Hillman Writes

Finally, myth speaks the frank truth of the world as it presents itself to our senses, clearly, evidently, directly as a world alive - animated, intentional, intelligible, and at moments, vividly beautiful. Myths let plants and animals speak, endow rivers and rocks with names and beings, trees with spirits, mountains with gods, and the underworld alive with ghosts and ancestors below, each footfall shadowing every thought and feeling. Myth tells the truth because it is utterly of this world, in this world, and for this world, no matter how preposterous its range of fantasy. No matter what ogres appear in its tales, myths show the world as it is and always is. Never can myth say, as in the gospel of John, "My kingdom is not of this world."

— James Hillman

Hillman is drawing a line in the sand, and the line runs directly through John 1. Myth cannot say "my kingdom is not of this world" because myth has no outside — no transcendent vantage from which to judge, redeem, or escape the sensory field. The ogre is not a problem to be overcome; it is a disclosure of what the world actually contains. The river's name is not decoration; it is the river's interiority made speakable.

What the gospel of John accomplished — and it was a genuine accomplishment, with genuine relief behind it — was to locate truth somewhere other than here.

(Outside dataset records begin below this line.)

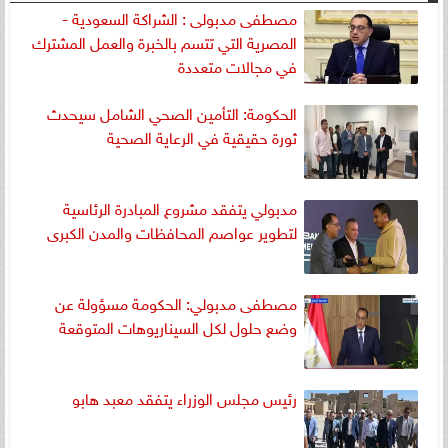
مصطفى مدبولى : الشراكة السعودية -
المصرية التي تتسم بالخبرة والعمل المشترك
في مجالات متعددة
الحكومة: التأمين الصحي الشامل سيحدث
ثورة حقيقية في الرعاية الصحية
مدبولي يتفقد مشروع المبادرة الرئاسية
لتطوير عواصم المحافظات والمدن الكبرى
مصطفى مدبولي: الحكومة مسؤولة عن
وضع حلول لكل السيناريوهات المتوقعة
رئيس مجلس الوزراء يتفقد معبد هابو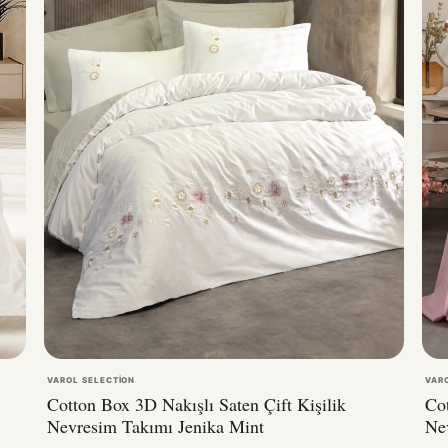
VAROL SELECTION
VAR
Cotton Box 3D Nakışlı Saten Çift Kişilik
Cot
Nevresim Takımı Jenika Mint
Ne
5.700,00TL
5.
7.980,00TL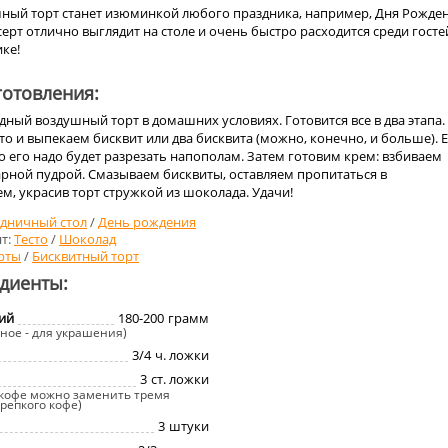
ый торт станет изюминкой любого праздника, например, Дня Рожде
серт отлично выглядит на столе и очень быстро расходится среди госте
ке!
отовления:
ый воздушный торт в домашних условиях. Готовится все в два этапа.
то и выпекаем бисквит или два бисквита (можно, конечно, и больше). 
 то его надо будет разрезать напополам. Затем готовим крем: взбиваем
харной пудрой. Смазываем бисквиты, оставляем пропитаться в
м, украсив торт стружкой из шоколада. Удачи!
здничный стол
/
День рождения
т:
Тесто
/
Шоколад
рты
/
Бисквитный торт
едиенты:
ий
180-200
грамм
льное - для украшения)
3/4
ч. ложки
3
ст. ложки
 кофе можно заменить тремя
репкого кофе)
3
штуки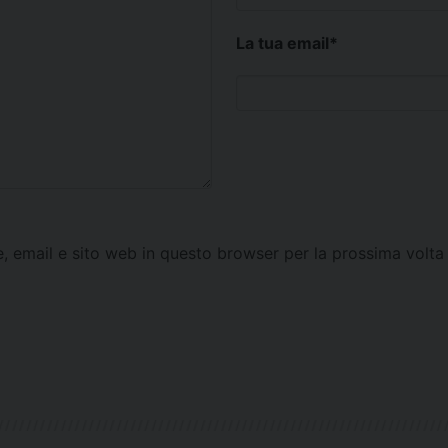
La tua email
*
e, email e sito web in questo browser per la prossima vol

A truth that is not of this world is a truth that cannot be contaminated by this world's suffering, its mud and its loss and its recurring failure to resolve. That move has been with us long enough that we inherit it without recognizing it as a choice. We tend to feel that whatever is most real must be somewhere above the sensory, the animal, the underworld's dense population of ancestors pressing up through every footfall.

Hillman's counter is quiet but total: the ogres show the world as it is, and as it always is. That "always is" refuses both the promise of eventual clarity and the mourning of present mess. It simply reports.